The budget for next financial year, announced on Tuesday, seeks to deepen fiscal consolidation to pave the way for a second successful review of the IMF program of $ 7 billion in September.
This is evident from the significant reduction in the objective of consolidated national fiscal deficit up to 3.9pc of GDP of the original 5.9pc objective. The provinces, which have often been criticized for adding federal fiscal problems due to their greater participation under the NFC award, will contribute with cash surpluses of almost RS1.5tr, up to 50 percent of the RS1TR, they were required to contribute this year to maintain the national deficit.
In fact, the Government has partially fulfilled the demand for the relief of the income tax of the salaried classes, but the fiscal space for this is basically provided by RS1TR savings in debt payments due to national interest rates reduced during the last year. These savings have also allowed the authorities to relieve the powerful real estate lobbies that demand tax concessions.
That said, the budget is disappointing for those who thought that the economic stability achieved during the last year and a half would encourage the implementation of deeper structural reforms for sustainable economic growth.
There is not much in the budget to give hope for such structural change. But that does not mean that the document is devoid of good points. For example, long -standing tariff reforms are launched that hopefully will end the protections for some rental search industries in the next five years.

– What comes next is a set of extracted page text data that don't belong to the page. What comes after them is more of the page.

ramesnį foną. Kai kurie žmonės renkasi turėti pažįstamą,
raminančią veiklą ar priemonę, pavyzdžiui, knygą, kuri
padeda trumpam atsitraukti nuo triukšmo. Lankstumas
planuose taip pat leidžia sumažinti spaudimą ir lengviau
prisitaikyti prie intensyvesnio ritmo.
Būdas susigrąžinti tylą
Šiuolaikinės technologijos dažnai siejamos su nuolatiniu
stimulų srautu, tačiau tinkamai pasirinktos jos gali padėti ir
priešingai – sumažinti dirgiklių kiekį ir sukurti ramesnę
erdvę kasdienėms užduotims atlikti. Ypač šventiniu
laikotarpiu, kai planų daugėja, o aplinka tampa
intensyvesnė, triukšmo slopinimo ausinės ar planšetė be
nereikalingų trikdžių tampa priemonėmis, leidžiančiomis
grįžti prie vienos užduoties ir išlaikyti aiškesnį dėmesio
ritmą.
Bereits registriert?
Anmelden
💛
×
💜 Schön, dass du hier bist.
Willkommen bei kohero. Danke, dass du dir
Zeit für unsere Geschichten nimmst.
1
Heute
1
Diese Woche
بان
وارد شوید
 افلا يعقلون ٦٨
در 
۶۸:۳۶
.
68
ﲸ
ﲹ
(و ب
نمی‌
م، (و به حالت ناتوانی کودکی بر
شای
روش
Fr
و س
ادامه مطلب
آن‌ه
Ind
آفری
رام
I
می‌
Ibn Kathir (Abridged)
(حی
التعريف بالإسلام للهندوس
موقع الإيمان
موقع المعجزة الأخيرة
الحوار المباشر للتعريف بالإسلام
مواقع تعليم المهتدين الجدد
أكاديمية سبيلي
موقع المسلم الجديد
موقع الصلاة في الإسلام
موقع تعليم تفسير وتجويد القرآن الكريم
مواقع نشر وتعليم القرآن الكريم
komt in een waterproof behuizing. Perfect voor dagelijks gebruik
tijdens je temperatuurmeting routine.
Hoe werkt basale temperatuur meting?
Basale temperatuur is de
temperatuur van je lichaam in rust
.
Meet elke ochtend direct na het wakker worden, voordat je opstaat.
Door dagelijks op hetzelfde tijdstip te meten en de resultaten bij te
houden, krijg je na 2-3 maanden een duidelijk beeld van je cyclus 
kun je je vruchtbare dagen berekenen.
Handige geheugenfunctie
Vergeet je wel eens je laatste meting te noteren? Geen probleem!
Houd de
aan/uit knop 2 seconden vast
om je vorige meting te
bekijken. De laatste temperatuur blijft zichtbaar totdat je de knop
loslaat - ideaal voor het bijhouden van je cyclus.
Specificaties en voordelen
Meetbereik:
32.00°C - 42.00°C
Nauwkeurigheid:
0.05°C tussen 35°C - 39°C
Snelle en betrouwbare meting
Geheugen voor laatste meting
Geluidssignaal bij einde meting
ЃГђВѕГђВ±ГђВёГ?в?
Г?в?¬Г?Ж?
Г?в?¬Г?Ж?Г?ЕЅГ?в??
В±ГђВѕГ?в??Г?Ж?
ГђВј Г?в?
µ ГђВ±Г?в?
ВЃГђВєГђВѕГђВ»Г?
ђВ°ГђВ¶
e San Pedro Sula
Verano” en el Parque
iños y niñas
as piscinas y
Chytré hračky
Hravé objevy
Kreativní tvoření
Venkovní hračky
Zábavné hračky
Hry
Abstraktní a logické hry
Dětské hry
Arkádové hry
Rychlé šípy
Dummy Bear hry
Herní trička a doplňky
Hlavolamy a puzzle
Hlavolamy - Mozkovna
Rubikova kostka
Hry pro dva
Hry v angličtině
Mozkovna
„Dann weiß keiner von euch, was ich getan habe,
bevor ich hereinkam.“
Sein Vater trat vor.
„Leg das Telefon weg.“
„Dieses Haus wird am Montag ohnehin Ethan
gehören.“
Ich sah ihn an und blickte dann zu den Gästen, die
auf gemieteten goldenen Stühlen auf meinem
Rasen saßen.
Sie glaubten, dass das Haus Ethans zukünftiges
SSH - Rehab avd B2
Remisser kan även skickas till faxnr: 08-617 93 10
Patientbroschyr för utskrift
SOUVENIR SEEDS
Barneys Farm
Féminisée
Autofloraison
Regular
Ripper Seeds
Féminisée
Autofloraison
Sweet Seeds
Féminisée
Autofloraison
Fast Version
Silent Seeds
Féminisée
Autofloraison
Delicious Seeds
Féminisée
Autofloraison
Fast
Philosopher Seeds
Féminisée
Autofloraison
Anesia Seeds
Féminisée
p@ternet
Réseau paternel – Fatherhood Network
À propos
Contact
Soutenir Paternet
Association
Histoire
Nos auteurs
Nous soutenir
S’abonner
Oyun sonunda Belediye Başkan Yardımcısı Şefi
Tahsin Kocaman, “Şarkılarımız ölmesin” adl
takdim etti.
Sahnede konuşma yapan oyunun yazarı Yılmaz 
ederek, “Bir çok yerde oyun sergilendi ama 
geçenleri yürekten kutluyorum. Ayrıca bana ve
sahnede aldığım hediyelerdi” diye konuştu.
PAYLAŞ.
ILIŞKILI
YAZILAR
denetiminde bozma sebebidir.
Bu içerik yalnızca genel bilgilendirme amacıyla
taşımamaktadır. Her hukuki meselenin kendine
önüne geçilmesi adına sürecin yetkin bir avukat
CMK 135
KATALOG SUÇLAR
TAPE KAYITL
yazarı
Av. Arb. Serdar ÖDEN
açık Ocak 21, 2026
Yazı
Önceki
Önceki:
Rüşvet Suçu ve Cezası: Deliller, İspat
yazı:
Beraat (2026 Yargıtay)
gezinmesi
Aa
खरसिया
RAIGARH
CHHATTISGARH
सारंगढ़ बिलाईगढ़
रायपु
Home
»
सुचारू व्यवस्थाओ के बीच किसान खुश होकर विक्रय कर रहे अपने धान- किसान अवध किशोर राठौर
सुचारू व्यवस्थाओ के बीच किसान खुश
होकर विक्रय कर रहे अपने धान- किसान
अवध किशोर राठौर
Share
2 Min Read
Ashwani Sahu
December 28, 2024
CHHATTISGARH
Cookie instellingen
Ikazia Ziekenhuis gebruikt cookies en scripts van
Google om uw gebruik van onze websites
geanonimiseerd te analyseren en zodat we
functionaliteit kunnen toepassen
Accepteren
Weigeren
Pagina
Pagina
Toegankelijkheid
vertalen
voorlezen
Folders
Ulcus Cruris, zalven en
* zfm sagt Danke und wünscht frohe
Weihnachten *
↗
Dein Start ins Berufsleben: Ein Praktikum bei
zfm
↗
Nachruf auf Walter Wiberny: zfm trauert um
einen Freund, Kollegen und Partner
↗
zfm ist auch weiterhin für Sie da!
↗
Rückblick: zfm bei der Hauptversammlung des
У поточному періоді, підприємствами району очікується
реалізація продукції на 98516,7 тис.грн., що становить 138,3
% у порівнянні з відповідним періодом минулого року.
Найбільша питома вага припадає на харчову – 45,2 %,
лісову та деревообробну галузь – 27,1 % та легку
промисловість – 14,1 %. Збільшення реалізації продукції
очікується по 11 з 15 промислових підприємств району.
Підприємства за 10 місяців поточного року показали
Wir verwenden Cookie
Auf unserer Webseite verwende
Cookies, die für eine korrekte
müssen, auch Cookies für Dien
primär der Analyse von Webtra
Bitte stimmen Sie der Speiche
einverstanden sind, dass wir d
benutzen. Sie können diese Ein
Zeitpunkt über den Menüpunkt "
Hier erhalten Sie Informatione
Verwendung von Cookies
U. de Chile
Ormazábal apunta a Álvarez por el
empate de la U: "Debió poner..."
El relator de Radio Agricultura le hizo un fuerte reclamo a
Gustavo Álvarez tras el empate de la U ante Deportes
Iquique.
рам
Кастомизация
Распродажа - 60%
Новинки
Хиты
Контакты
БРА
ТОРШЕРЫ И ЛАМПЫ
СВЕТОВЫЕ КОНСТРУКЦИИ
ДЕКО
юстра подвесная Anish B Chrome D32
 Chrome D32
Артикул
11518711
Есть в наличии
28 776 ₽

It also seeks to bring non -filters to the network by imposing restrictions, as in the purchase of values above a certain threshold, the purchase of cars greater than 850cc, etc. In addition, it is established for the elimination by stages of sales tax exemptions for industries that operate in ex-family/leg to make the playing field even throughout the country.
Although the Minister of Finance spoke of the difficulties of the corporate sector he fulfills, his budget discourse failed to address the issue of inequitable corporate tax rates, an important obstacle to investment and export growth. Although the controversial Super Tax has been marginally reduced, the steps to improve competitiveness and attract foreign investment are absent.
It is mainly due to unjust tax policies and the burden they put in the industry, which forms 18 percent of the economy, but contributes to almost 60 % of general tax revenues, which large -scale manufacturing has been hiring.
Since the government wants to increase exports to $ 100 billion in five years under its Uraan program, it is likely that the objective will remain difficult to achieve without increasing industrial productivity and attracting FDI. Many remain skeptics about the government’s ability to achieve the growth objective of the next year of 4.2PC, greatly due to their failure to change the dynamics of a dying economy. Stability has returned. Will growth follow your example?